Another study of pruning in artificial networks indicates that this alteration can promote better generalization (
42). In our simulation, pruning at low levels helped the network to fill in the gaps during perceptual processing. It is therefore not surprising that additional pruning could push the network to produce spontaneous hallucinations. The nonrandom pattern of occurrence of hallucinated percepts (i.e., “won't” following sequentially appropriate nouns) in the model indicates that this “pathology” arose from misapplied sequential expectations derived from working memory. This finding is of interest given the large number of studies indicating working memory impairments in schizophrenia (
30–
32). Reduced working memory capacity may derail thought processes, thereby suggesting a mechanism of thought disorder (
43). Our model suggests that this functional system can also produce spurious outputs productive of other positive symptoms such as hallucinations.
Physiological studies indicate that synaptic elimination reduces local metabolic requirements (
44,
45). Along these lines, imaging studies of human brain development have shown downward shifts in local cerebral metabolic rates that parallel developmental shifts in synaptic density (
46). Our synaptic elimination model therefore provides an accounting for the many studies demonstrating reduced cerebral metabolism in schizophrenic patients (
47).
The model may address an intriguing question raised by Crow (
48): why has the genetic predisposition to schizophrenia remained robust in diverse human populations in spite of obvious fertility disadvantages? Our results suggest that genes that lead to postnatal reductions in corticocortical connectivity might be advantageous cognitively up to a certain point (and hence selected for) but in certain combinations could produce too much pruning—with psychotic symptoms resulting.

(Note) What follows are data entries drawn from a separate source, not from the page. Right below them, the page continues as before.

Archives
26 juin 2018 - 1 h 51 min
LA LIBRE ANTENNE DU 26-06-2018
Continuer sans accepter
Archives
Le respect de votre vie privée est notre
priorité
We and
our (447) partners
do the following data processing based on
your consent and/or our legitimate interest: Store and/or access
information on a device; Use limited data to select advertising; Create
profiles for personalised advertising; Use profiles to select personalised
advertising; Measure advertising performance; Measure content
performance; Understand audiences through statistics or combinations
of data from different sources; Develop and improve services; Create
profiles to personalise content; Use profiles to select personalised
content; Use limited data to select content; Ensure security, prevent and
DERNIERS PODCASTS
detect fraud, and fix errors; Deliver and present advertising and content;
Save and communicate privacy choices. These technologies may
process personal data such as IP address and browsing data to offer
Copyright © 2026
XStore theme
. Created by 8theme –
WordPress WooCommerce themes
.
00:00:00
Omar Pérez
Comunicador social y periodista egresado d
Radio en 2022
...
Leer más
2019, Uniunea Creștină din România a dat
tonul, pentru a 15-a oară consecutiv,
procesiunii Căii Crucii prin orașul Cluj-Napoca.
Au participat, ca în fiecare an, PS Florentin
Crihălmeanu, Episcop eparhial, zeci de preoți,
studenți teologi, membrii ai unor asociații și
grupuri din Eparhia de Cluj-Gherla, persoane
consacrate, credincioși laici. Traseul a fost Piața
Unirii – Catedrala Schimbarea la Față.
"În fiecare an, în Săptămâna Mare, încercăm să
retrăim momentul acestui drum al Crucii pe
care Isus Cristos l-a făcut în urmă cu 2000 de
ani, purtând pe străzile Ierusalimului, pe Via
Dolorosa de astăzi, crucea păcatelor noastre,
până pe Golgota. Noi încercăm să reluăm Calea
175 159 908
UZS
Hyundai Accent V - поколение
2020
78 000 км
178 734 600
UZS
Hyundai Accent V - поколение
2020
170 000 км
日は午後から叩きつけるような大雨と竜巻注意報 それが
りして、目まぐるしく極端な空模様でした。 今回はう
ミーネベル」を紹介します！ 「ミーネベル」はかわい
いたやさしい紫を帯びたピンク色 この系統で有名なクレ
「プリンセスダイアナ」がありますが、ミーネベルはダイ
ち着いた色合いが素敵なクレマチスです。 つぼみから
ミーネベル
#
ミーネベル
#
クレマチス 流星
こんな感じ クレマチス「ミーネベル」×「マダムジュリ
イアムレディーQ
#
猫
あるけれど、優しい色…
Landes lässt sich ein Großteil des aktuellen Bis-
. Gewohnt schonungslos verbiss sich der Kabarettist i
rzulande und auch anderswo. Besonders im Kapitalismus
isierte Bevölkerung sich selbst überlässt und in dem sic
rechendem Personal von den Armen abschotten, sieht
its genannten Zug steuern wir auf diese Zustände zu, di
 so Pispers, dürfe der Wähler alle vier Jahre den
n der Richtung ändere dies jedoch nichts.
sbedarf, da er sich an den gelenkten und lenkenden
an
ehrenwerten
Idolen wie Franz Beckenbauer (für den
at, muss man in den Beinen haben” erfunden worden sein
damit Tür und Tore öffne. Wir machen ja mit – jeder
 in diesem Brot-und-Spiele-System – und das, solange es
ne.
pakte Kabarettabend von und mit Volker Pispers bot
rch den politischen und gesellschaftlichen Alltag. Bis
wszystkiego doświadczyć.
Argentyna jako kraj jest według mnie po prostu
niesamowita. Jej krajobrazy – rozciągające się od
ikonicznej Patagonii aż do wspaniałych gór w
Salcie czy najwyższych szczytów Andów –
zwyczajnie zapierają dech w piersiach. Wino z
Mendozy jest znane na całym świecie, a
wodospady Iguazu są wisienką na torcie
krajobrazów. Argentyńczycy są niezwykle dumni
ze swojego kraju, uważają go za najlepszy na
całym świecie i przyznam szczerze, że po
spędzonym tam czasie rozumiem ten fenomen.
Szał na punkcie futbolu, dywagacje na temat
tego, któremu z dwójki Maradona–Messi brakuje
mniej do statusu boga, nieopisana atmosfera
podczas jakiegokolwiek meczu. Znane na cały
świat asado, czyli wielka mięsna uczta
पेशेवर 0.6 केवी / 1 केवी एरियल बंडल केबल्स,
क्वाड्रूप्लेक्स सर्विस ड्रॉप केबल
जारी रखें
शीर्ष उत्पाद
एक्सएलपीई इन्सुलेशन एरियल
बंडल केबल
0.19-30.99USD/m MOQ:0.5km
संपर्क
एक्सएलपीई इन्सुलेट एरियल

The model also predicts that when phonetic clarity is curtailed, the narrative speech perception abilities of schizophrenic patients reporting voices are reduced compared to those of nonhallucinating schizophrenic patients. These differences were demonstrated in a recent study of schizophrenic patients that used a speech tracking task (
35).
One limitation of the model is that the simulated hallucinations consisted of a single word following “external speech.” The content of hallucinated speech has been shown to be highly constrained (
49). However, actual hallucinations in most cases consist of whole phrases or sentences and are often not in response to external speech. With much more complex vocabularies and linguistic knowledge, simulated speech perception networks could, at least in theory, produce whole phrases or sentences as hallucinations. Moreover, thoughts or even affects could trigger spurious working memory outputs that are experienced as hallucinations. Therefore, we propose that the simulation does provide a useful, albeit simplified, model of this phenomenon.
Many issues are not addressed by our simulations. For instance, the model does not provide an explanation for the mechanism of action of neuroleptic drugs. We have simulated a hypodopaminergic state and demonstrated that hallucinations can be eliminated; these findings will be reported separately. Second, our simulation addresses only a single psychotic phenomenon, namely, hallucinations. Other psychotic symptoms may have different mechanisms. In addition, the model is limited in terms of its fidelity in simulating human neurobiology, including the simplicity of neuronal types and architecture and the learning paradigm used. However, as we stated earlier, a model should not be judged on the basis of its complexity but on its ability to extrapolate from current observations and data to account for unexplained phenomena. Many facets of schizophrenia remain mysterious and even paradoxical. We predict that neural models will be needed to assemble a comprehensive picture of this disorder.